- Opening Delimiter -

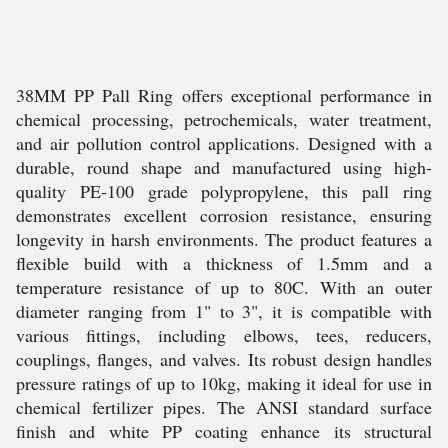
38MM PP Pall Ring offers exceptional performance in
chemical processing, petrochemicals, water treatment,
and air pollution control applications. Designed with a
durable, round shape and manufactured using high-
quality PE-100 grade polypropylene, this pall ring
demonstrates excellent corrosion resistance, ensuring
longevity in harsh environments. The product features a
flexible build with a thickness of 1.5mm and a
temperature resistance of up to 80C. With an outer
diameter ranging from 1" to 3", it is compatible with
various fittings, including elbows, tees, reducers,
couplings, flanges, and valves. Its robust design handles
pressure ratings of up to 10kg, making it ideal for use in
chemical fertilizer pipes. The ANSI standard surface
finish and white PP coating enhance its structural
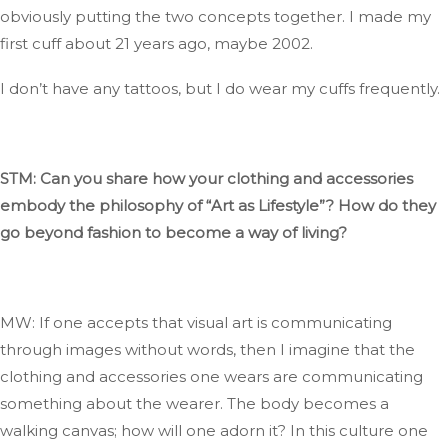
obviously
putting the two concepts together
. I
made my
first cuff about 21 years ago, maybe 2002.
I
don’t
have any tattoos, but I
do
wear my cuffs frequently.
STM: Can you share how your clothing and accessories
embody the philosophy of
“
Art as Lifestyl
e”
?
How
do they
go beyond fashion to become a way of living?
MW: If one accepts that visual art
is communicating
through images without words, then I imagine that the
clothing and accessories one wears
are communicating
something about the wearer
.
The
body becomes a
walking canvas; how will one adorn it
?
In
this culture one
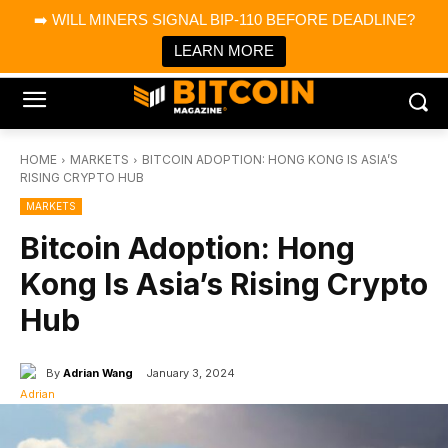
×
➡️ WILL MINERS SIGNAL BIP-110 BEFORE DEADLINE?
Bitcoin Magazine News
Get it
Bitcoin Magazine
LEARN MORE
Portfolio Tracker & Media
HOME
MARKETS
BITCOIN ADOPTION: HONG KONG IS ASIA’S
RISING CRYPTO HUB
MARKETS
Bitcoin Adoption: Hong
Kong Is Asia’s Rising Crypto
Hub
By
Adrian Wang
January 3, 2024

- Closing Delimiter -

▸ **What needs to be done**: Copy out all the entries exactly. Images stay out of the copy.

▸ **Problem solution**:
38MM PP Pall Ring offers exceptional performance in
chemical processing, petrochemicals, water treatment,
and air pollution control applications. Designed with a
durable, round shape and manufactured using high-
quality PE-100 grade polypropylene, this pall ring
demonstrates excellent corrosion resistance, ensuring
longevity in harsh environments. The product features a
flexible build with a thickness of 1.5mm and a
temperature resistance of up to 80C. With an outer
diameter ranging from 1" to 3", it is compatible with
various fittings, including elbows, tees, reducers,
couplings, flanges, and valves. Its robust design handles
pressure ratings of up to 10kg, making it ideal for use in
chemical fertilizer pipes. The ANSI standard surface
finish and white PP coating enhance its structural
obviously
putting the two concepts together
. I
made my
first cuff about 21 years ago, maybe 2002.
I
don’t
have any tattoos, but I
do
wear my cuffs frequently.
STM: Can you share how your clothing and accessories
embody the philosophy of
“
Art as Lifestyl
e”
?
How
do they
go beyond fashion to become a way of living?
MW: If one accepts that visual art
is communicating
through images without words, then I imagine that the
clothing and accessories one wears
are communicating
something about the wearer
.
The
body becomes a
walking canvas; how will one adorn it
?
In
this culture one
×
➡️ WILL MINERS SIGNAL BIP-110 BEFORE DEADLINE?
Bitcoin Magazine News
Get it
Bitcoin Magazine
LEARN MORE
Portfolio Tracker & Media
HOME
MARKETS
BITCOIN ADOPTION: HONG KONG IS ASIA’S
RISING CRYPTO HUB
MARKETS
Bitcoin Adoption: Hong
Kong Is Asia’s Rising Crypto
Hub
By
Adrian Wang
January 3, 2024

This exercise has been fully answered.